その日の昼休み。仕事の都合で図書室に寄ると、栞が1人で黙々と勉強しているのを見つけた。
「栞先輩。お疲れ様です」
「ん?あぁ零央か………敬語だから誰かと思ったぞ」
「先輩が学校ではそうしろって言ったんでしょ」
「………なんだかこそばゆいな」
生徒会の仕事を終え、栞の隣に座って声をかけた。栞も持っていたペンを置き、ふたりで休憩することにした。
「敬語はやめていいぞ。流石に今更だ」
「…………おっけ」
学校で栞と話すのは久しぶりだ。夏休みの間はずっと一緒だったりしたのだが、栞が受験勉強を本格的に始めたというのもあり声をかけるのを躊躇っていた。
「どうだ生徒会は。楽しいか?」
「思ってたよりは楽しいよ。思ってたよりも忙しいけどな」
「行事の期間だけだ。もうすぐ暇になる」
ふたりっきりの図書室でゆったりとした時間を過ごす。ついでにチラッと問題集を眺めてみたが全く分からない。俺だって一応大学生だったんだけどな……俺が通っていた所とはレベルが違うんだろう。
「なんだ零央。君もここを受けるか?」
「いや遠慮しとく。もし受かってもついていける自信がない」
「そう謙遜するな。私が教えてやるから」
「栞こそ俺を買いかぶりすぎだ。俺は身の丈に合った大学に行くことにするよ」
俺のなんとも情けない答えに栞は笑いながら「応援しているよ」と返してくれると、急に俺のつま先を蹴ってきた。
「…………んだよ」
「……隣に君が座っているのが嬉しくてな。まるで同学年みたいだろ?」
「…意外と栞ってそういうの好きだよな」
「あぁ大好きだ。相手が君だから余計にな」
「………あっそ」
恥ずかしさを誤魔化すように俺も栞のつま先を軽く蹴った。すると栞も反撃と言わんばかりに蹴り返してきて、机の下でひたすらに子供みたいな攻防を繰り広げていた。
「なぁ零央」
そんな戦いの最中、いきなり栞は真面目な声色で語りかけてきた。
「私が卒業したら同棲しないか?」
「…………急だな」
「嫌だったか?」
「流石に唐突過ぎてな……というかどこに住むんだ?」
「勿論零央の家だ。家賃は払うぞ。ベッドは1つで充分だろ?部屋も少し私のスペースを作ってくれれば文句は言わないさ。それに……」
栞は俺のつま先を優しく踏みつけ、身を寄せて色っぽく囁いてきた。
「いつでも抱けるぞ」
「………警察官の娘の発言か?まさかそれが目当てじゃないだろうな?」
「ふふっ……そこは零央次第だな」
栞は踏みつけていた足をどけると、問題集やノートを片付け始めた。
「まぁ今のは冗談として、同棲の件は本気だ。両親にも一応話は通してある。後は零央の答え次第だ。どうせいつかは皆で暮らすんだ。ただの予行練習だと思ってくれ」
そう言いながら教材を片付け終え、改めて俺の方に体を向けて真剣な顔で語りかけてきた。
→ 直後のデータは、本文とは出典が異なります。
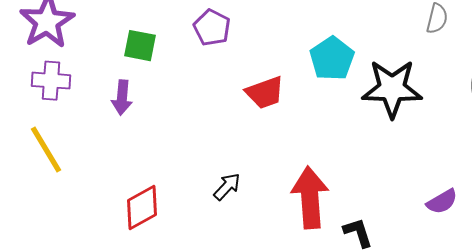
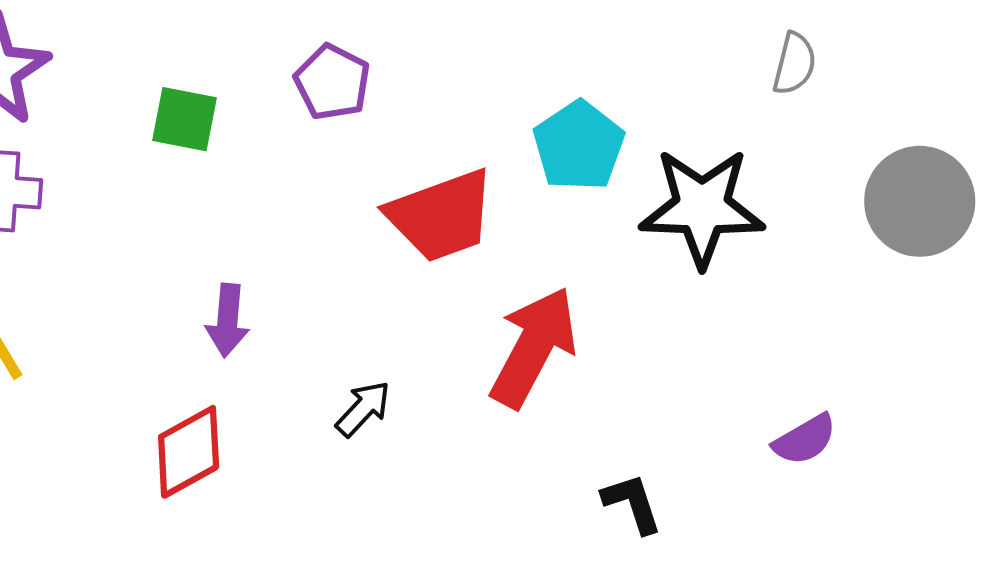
red trapezoid: (265, 93) -> (441, 216), size x1.4
purple arrow: (122, 98) -> (228, 320), moved
red arrow: (310, 198) -> (534, 347), moved, turned 32

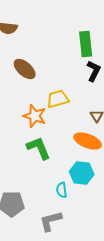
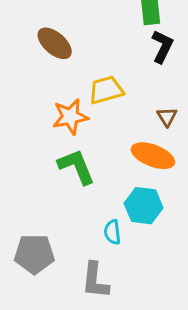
orange star: (35, 116) -> (70, 117), turned -30
gray L-shape: (51, 221) -> (95, 280), turned -70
「答えは今週末に聞くとするよ。今更このくらいの誘いに惑わされる君ではないと思ってはいるがな」
「………まぁ、考えとくよ」
「ありがとう。ではまたな副会長。色々と頑張ってくれ」
「おう。そっちこそ頑張れ」
栞は俺に頭を下げて席を立つと、足早に図書室から去っていった。残された俺は後夜祭について少し考え事をした後でひとまず生徒会室へと戻ることにしたのだった。